▶ [Exercise requirements]
The task calls for each record to be given again unchanged, minus any pictures.

▶ [Records shown]
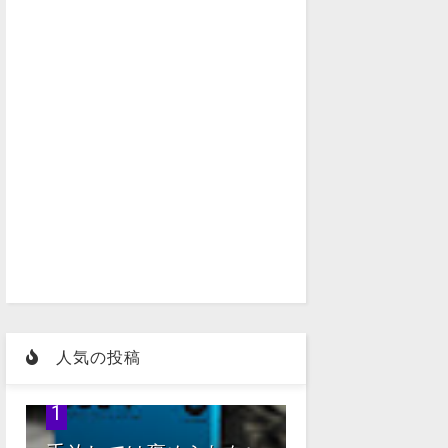
人気の投稿
1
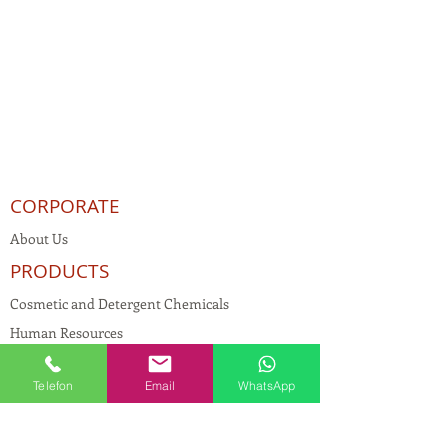
CORPORATE
About Us
PRODUCTS
Cosmetic and Detergent Chemicals
Human Resources
KVKK
Telefon
Email
WhatsApp
Quality Policy
Textile Chemicals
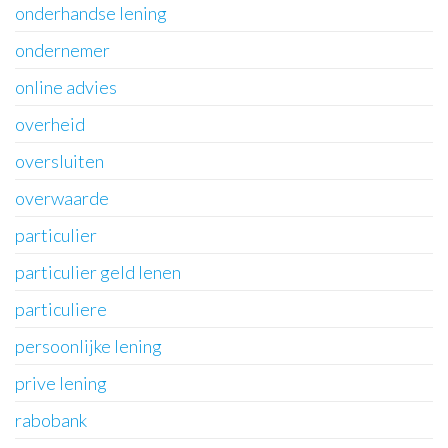
onderhandse lening
ondernemer
online advies
overheid
oversluiten
overwaarde
particulier
particulier geld lenen
particuliere
persoonlijke lening
prive lening
rabobank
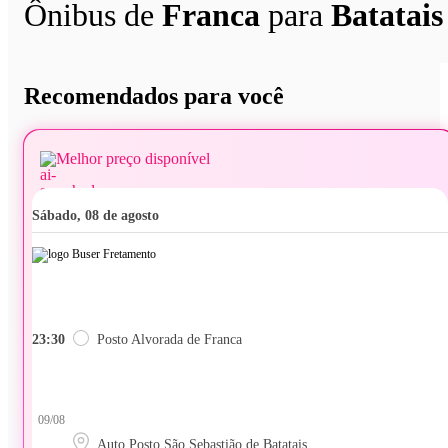
Ônibus de
Franca
para
Batatais
Recomendados para você
Melhor preço disponível
sábado, 08 de agosto
23:30
Posto Alvorada de Franca
09/08
Auto Posto São Sebastião de Batatais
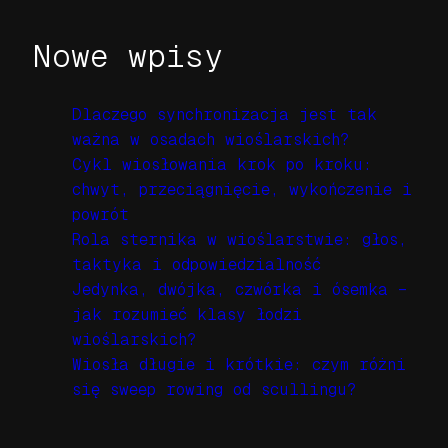
Nowe wpisy
Dlaczego synchronizacja jest tak
ważna w osadach wioślarskich?
Cykl wiosłowania krok po kroku:
chwyt, przeciągnięcie, wykończenie i
powrót
Rola sternika w wioślarstwie: głos,
taktyka i odpowiedzialność
Jedynka, dwójka, czwórka i ósemka –
jak rozumieć klasy łodzi
wioślarskich?
Wiosła długie i krótkie: czym różni
się sweep rowing od scullingu?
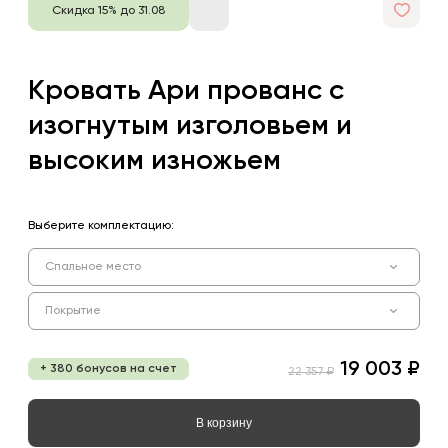
Скидка 15% до 31.08
Кровать Ари прованс с
изогнутым изголовьем и
высоким изножьем
Выберите комплектацию:
Спальное место
Покрытие
19 003 ₽
+ 380 бонусов на счет
22 357 ₽
В корзину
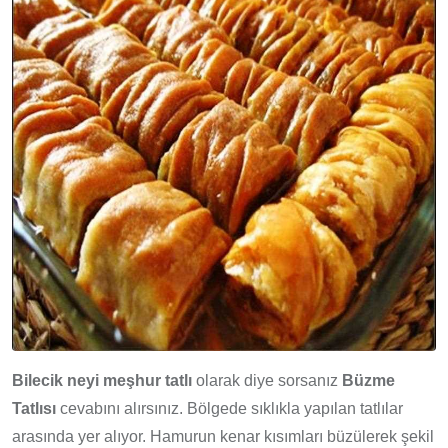
Bilecik neyi meşhur tatlı
olarak diye sorsanız
Büzme
Tatlısı
cevabını alırsınız. Bölgede sıklıkla yapılan tatlılar
arasında yer alıyor. Hamurun kenar kısımları büzülerek şekil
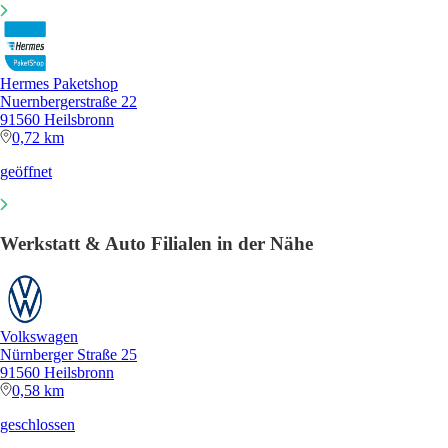
Hermes Paketshop
Nuernbergerstraße 22
91560 Heilsbronn
0,72 km
geöffnet
Werkstatt & Auto Filialen in der Nähe
Volkswagen
Nürnberger Straße 25
91560 Heilsbronn
0,58 km
geschlossen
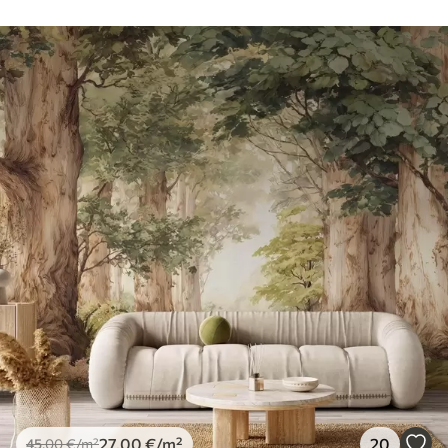
27
.00
€
/m²
20
45
.00
€
/m²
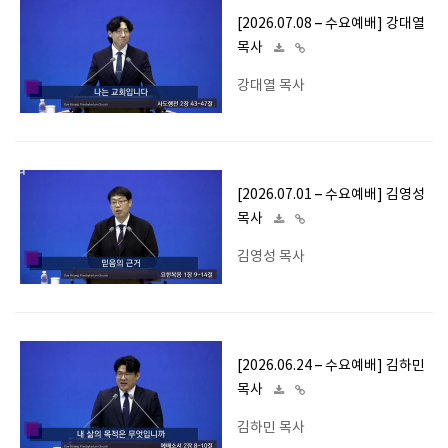
[2026.07.08 – 수요예배] 강대열
목사
강대열 목사
[2026.07.01 – 수요예배] 김영성
목사
김영성 목사
[2026.06.24 – 수요예배] 김하민
목사
김하민 목사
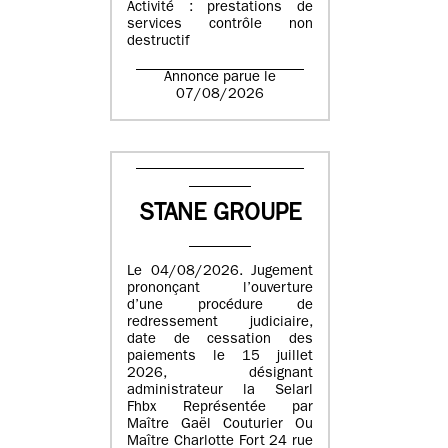
Activité : prestations de
services contrôle non
destructif
Annonce parue le
07/08/2026
STANE GROUPE
Le 04/08/2026. Jugement
prononçant l’ouverture
d’une procédure de
redressement judiciaire,
date de cessation des
paiements le 15 juillet
2026, désignant
administrateur la Selarl
Fhbx Représentée par
Maître Gaël Couturier Ou
Maître Charlotte Fort 24 rue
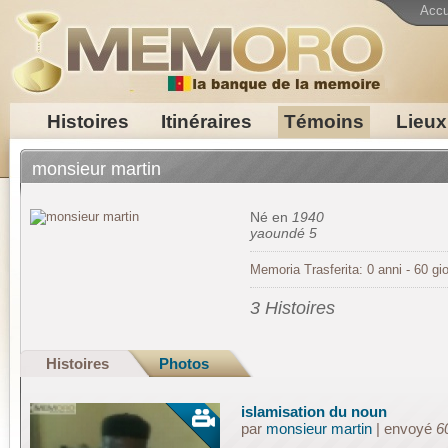
Accu
Histoires
Itinéraires
Témoins
Lieux
monsieur martin
Né en
1940
yaoundé 5
Memoria Trasferita: 0 anni - 60 gio
3 Histoires
Histoires
Photos
islamisation du noun
par
monsieur martin
| envoyé
6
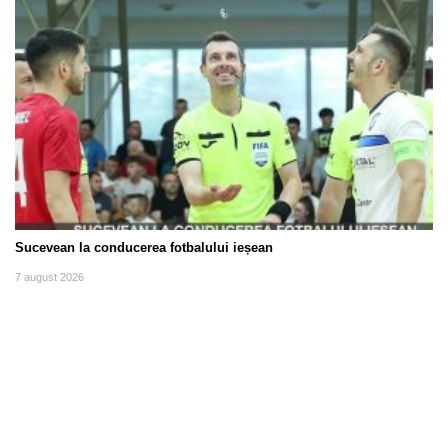
Sucevean la conducerea fotbalului ieșean
7 august 2026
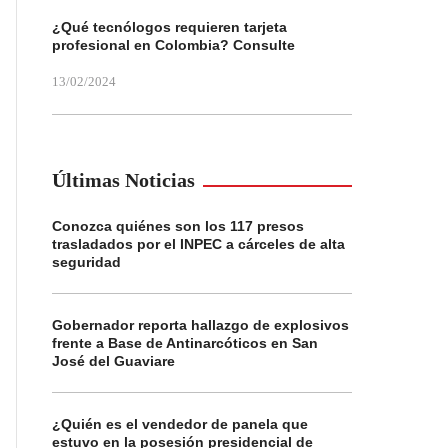
¿Qué tecnólogos requieren tarjeta
profesional en Colombia? Consulte
13/02/2024
Últimas Noticias
Conozca quiénes son los 117 presos
trasladados por el INPEC a cárceles de alta
seguridad
Gobernador reporta hallazgo de explosivos
frente a Base de Antinarcóticos en San
José del Guaviare
¿Quién es el vendedor de panela que
estuvo en la posesión presidencial de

▶ [Written response]
人気の投稿
1
CORPORATE
About Us
PRODUCTS
Cosmetic and Detergent Chemicals
Human Resources
KVKK
Telefon
Email
WhatsApp
Quality Policy
Textile Chemicals
onderhandse lening
ondernemer
online advies
overheid
oversluiten
overwaarde
particulier
particulier geld lenen
particuliere
persoonlijke lening
prive lening
rabobank
Ônibus de
Franca
para
Batatais
Recomendados para você
Melhor preço disponível
sábado, 08 de agosto
23:30
Posto Alvorada de Franca
09/08
Auto Posto São Sebastião de Batatais
Nowe wpisy
Dlaczego synchronizacja jest tak
ważna w osadach wioślarskich?
Cykl wiosłowania krok po kroku:
chwyt, przeciągnięcie, wykończenie i
powrót
Rola sternika w wioślarstwie: głos,
taktyka i odpowiedzialność
Jedynka, dwójka, czwórka i ósemka –
jak rozumieć klasy łodzi
wioślarskich?
Wiosła długie i krótkie: czym różni
się sweep rowing od scullingu?
Скидка 15% до 31.08
Кровать Ари прованс с
изогнутым изголовьем и
высоким изножьем
Выберите комплектацию:
Спальное место
Покрытие
19 003 ₽
+ 380 бонусов на счет
22 357 ₽
В корзину
Bilecik neyi meşhur tatlı
olarak diye sorsanız
Büzme
Tatlısı
cevabını alırsınız. Bölgede sıklıkla yapılan tatlılar
arasında yer alıyor. Hamurun kenar kısımları büzülerek şekil
Hermes Paketshop
Nuernbergerstraße 22
91560 Heilsbronn
0,72 km
geöffnet
Werkstatt & Auto Filialen in der Nähe
Volkswagen
Nürnberger Straße 25
91560 Heilsbronn
0,58 km
geschlossen
27
.00
€
/m²
20
45
.00
€
/m²
[2026.07.08 – 수요예배] 강대열
목사
강대열 목사
[2026.07.01 – 수요예배] 김영성
목사
김영성 목사
[2026.06.24 – 수요예배] 김하민
목사
김하민 목사
Activité : prestations de
services contrôle non
destructif
Annonce parue le
07/08/2026
STANE GROUPE
Le 04/08/2026. Jugement
prononçant l’ouverture
d’une procédure de
redressement judiciaire,
date de cessation des
paiements le 15 juillet
2026, désignant
administrateur la Selarl
Fhbx Représentée par
Maître Gaël Couturier Ou
Maître Charlotte Fort 24 rue
Accu
Histoires
Itinéraires
Témoins
Lieux
monsieur martin
Né en
1940
yaoundé 5
Memoria Trasferita: 0 anni - 60 gio
3 Histoires
Histoires
Photos
islamisation du noun
par
monsieur martin
| envoyé
6
Sucevean la conducerea fotbalului ieșean
7 august 2026
¿Qué tecnólogos requieren tarjeta
profesional en Colombia? Consulte
13/02/2024
Últimas Noticias
Conozca quiénes son los 117 presos
trasladados por el INPEC a cárceles de alta
seguridad
Gobernador reporta hallazgo de explosivos
frente a Base de Antinarcóticos en San
José del Guaviare
¿Quién es el vendedor de panela que
estuvo en la posesión presidencial de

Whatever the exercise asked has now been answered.